-- GOAL OF THE EXERCISE --
Find the string "臨床心理士" in the records. Copy every line it appears in.

—————

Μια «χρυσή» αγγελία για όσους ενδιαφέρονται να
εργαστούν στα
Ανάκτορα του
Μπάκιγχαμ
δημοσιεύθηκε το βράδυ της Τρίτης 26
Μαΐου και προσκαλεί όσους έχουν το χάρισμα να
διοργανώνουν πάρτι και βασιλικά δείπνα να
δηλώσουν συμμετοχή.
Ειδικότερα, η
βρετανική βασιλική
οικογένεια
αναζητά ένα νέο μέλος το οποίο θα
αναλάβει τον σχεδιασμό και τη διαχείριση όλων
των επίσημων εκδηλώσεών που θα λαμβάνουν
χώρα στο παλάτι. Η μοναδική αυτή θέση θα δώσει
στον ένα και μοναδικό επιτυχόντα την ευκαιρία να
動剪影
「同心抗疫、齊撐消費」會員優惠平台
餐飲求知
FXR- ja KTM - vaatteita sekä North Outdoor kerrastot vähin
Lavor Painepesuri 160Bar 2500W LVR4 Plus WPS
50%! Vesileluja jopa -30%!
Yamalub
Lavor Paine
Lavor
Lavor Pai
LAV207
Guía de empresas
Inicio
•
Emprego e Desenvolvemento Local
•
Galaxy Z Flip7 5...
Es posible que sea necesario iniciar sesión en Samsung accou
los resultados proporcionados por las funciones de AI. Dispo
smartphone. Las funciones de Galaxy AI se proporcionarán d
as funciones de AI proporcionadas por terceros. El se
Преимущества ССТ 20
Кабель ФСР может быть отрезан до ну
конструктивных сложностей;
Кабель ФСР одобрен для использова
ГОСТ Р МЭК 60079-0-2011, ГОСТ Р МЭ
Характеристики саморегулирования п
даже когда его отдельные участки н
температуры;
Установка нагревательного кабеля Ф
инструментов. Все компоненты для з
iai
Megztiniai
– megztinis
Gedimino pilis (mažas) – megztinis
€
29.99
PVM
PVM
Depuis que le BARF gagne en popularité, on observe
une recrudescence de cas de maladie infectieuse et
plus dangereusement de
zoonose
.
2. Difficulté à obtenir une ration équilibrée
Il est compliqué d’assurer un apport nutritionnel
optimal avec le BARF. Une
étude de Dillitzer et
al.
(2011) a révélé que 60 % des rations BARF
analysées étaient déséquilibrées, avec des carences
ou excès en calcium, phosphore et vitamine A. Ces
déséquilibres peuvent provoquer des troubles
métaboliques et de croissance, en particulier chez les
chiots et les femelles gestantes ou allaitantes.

—————

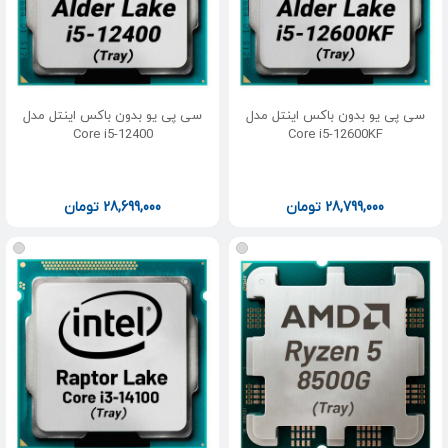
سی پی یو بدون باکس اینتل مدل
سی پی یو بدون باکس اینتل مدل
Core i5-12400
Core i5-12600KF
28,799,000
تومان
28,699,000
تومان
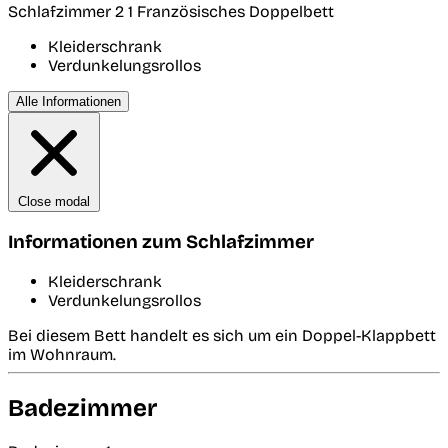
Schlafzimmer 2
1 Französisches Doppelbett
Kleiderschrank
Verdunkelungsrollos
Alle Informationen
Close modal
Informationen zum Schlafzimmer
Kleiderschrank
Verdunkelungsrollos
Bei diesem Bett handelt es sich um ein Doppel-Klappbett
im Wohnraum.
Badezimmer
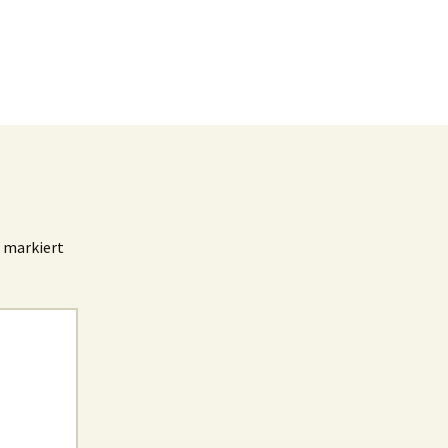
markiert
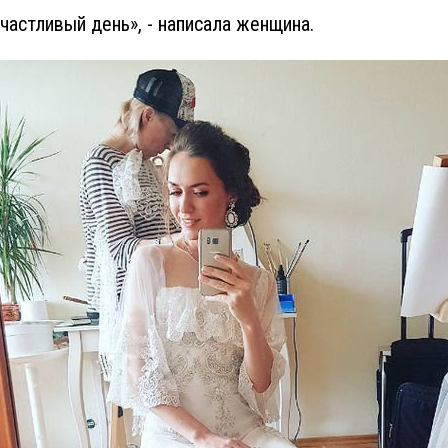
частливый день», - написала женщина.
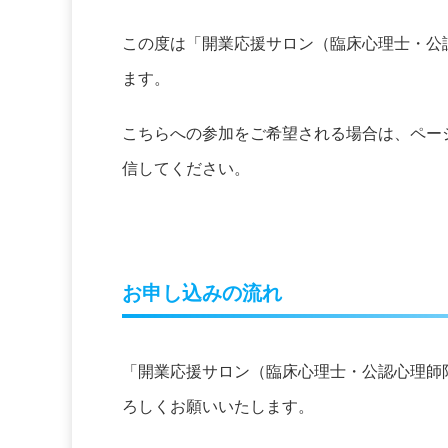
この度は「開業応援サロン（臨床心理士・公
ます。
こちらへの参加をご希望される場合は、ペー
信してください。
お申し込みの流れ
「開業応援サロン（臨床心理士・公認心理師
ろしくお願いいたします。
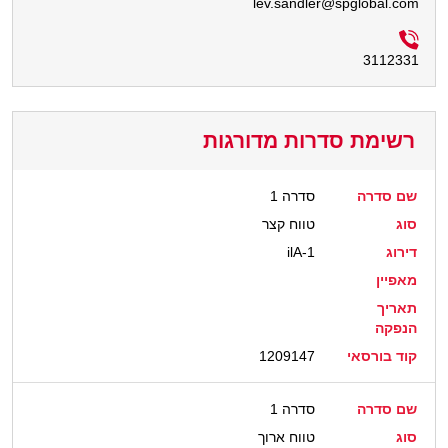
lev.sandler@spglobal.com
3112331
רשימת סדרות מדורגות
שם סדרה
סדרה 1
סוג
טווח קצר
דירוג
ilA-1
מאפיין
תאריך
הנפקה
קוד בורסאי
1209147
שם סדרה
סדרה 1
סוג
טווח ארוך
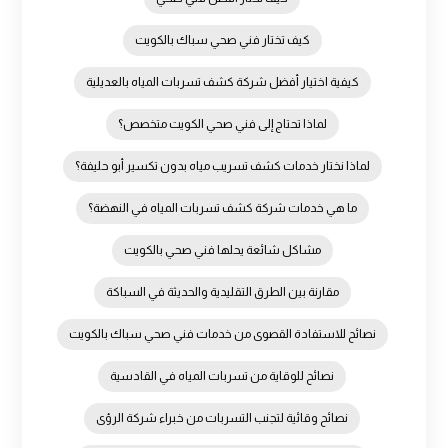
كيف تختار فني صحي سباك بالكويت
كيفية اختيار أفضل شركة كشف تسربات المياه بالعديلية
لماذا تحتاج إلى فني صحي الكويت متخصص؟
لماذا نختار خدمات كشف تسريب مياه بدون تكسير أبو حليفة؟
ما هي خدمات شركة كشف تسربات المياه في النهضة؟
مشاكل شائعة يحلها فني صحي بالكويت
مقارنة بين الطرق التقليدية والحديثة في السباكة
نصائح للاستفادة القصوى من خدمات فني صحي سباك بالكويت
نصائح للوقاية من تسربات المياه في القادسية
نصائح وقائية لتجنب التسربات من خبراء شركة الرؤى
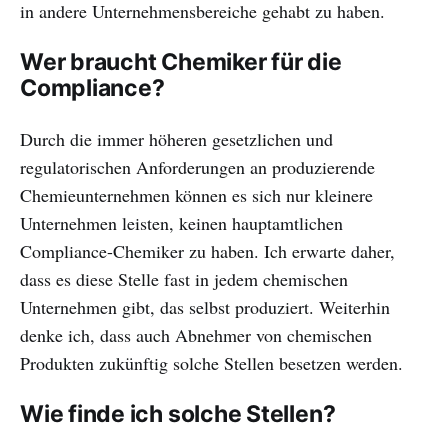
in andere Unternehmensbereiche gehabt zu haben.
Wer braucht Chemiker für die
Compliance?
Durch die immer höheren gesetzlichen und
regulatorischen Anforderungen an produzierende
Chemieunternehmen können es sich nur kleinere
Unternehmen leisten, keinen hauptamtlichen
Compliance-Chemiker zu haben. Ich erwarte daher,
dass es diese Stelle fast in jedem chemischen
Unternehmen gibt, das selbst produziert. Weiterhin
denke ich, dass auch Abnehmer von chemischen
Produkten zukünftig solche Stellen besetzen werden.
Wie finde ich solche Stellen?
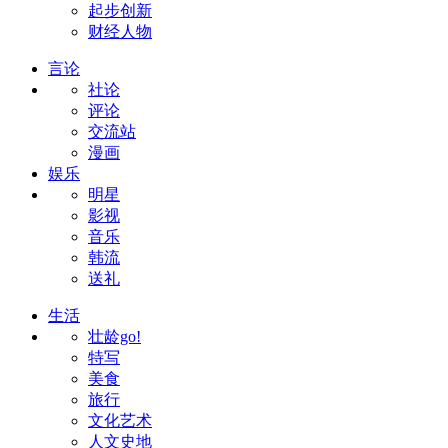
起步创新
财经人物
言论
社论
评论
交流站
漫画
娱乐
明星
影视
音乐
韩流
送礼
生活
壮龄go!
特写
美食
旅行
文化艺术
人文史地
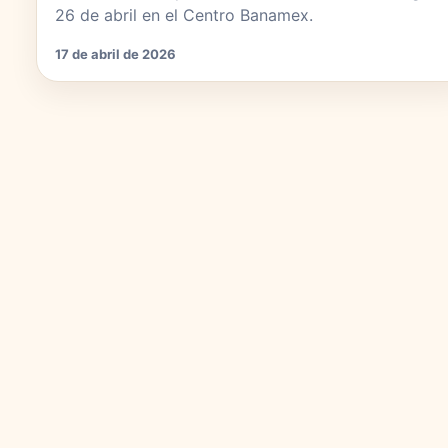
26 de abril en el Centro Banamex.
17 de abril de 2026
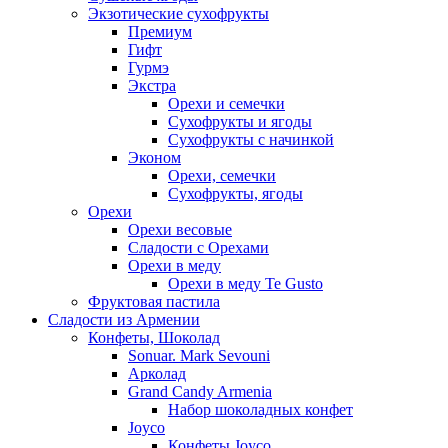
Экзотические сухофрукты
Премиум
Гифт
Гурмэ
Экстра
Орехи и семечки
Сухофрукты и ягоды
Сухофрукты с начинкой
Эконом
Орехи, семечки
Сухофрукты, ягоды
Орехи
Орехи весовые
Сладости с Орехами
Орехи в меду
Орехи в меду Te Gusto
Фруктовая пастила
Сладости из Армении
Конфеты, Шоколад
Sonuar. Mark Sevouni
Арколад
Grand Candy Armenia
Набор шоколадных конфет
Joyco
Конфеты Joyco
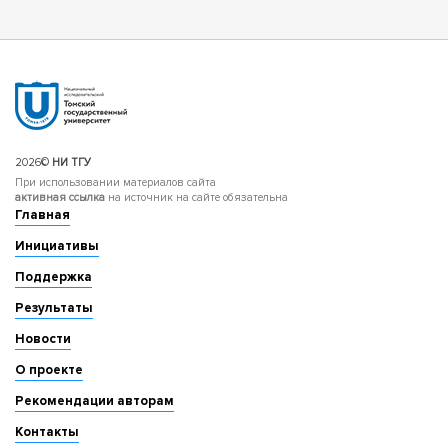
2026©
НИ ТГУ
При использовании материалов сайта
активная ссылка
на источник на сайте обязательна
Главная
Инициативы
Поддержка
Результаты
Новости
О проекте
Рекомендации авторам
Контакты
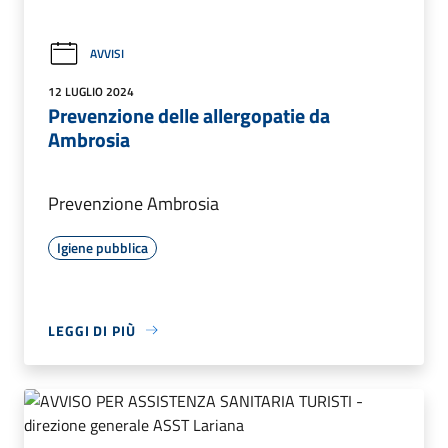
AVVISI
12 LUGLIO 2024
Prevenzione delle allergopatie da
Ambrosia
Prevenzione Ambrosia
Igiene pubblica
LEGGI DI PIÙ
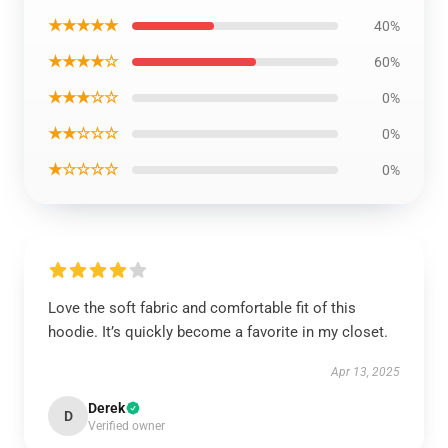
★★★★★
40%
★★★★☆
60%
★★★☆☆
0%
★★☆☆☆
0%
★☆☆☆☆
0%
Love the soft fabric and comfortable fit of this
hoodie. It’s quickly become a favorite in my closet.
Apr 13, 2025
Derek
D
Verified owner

—————

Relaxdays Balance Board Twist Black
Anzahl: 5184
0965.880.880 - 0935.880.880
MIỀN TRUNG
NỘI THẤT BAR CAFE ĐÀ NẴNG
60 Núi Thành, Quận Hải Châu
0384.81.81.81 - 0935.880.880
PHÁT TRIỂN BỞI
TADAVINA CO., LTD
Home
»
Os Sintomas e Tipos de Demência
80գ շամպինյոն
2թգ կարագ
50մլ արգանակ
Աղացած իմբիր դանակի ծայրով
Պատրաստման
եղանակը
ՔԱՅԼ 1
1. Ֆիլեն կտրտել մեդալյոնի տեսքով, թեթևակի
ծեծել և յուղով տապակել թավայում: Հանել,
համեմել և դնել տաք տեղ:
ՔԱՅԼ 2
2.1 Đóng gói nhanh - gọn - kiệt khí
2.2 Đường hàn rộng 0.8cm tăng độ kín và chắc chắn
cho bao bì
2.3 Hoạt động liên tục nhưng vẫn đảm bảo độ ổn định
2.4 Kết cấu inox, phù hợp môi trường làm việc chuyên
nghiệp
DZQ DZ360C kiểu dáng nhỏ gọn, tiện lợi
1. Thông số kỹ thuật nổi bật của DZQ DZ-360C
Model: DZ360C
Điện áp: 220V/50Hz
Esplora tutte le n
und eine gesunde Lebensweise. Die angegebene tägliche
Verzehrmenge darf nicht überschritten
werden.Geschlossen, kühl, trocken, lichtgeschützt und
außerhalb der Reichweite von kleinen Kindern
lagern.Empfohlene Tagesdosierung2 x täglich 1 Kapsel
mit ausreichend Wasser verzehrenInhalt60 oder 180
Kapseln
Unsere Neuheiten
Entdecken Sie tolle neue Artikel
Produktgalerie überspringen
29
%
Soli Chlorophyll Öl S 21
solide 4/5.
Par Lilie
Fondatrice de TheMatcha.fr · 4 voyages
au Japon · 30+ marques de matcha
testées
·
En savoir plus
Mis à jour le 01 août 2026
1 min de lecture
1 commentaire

—————

-- ANSWER TO THIS TASK --
この度は「開業応援サロン（臨床心理士・公
「開業応援サロン（臨床心理士・公認心理師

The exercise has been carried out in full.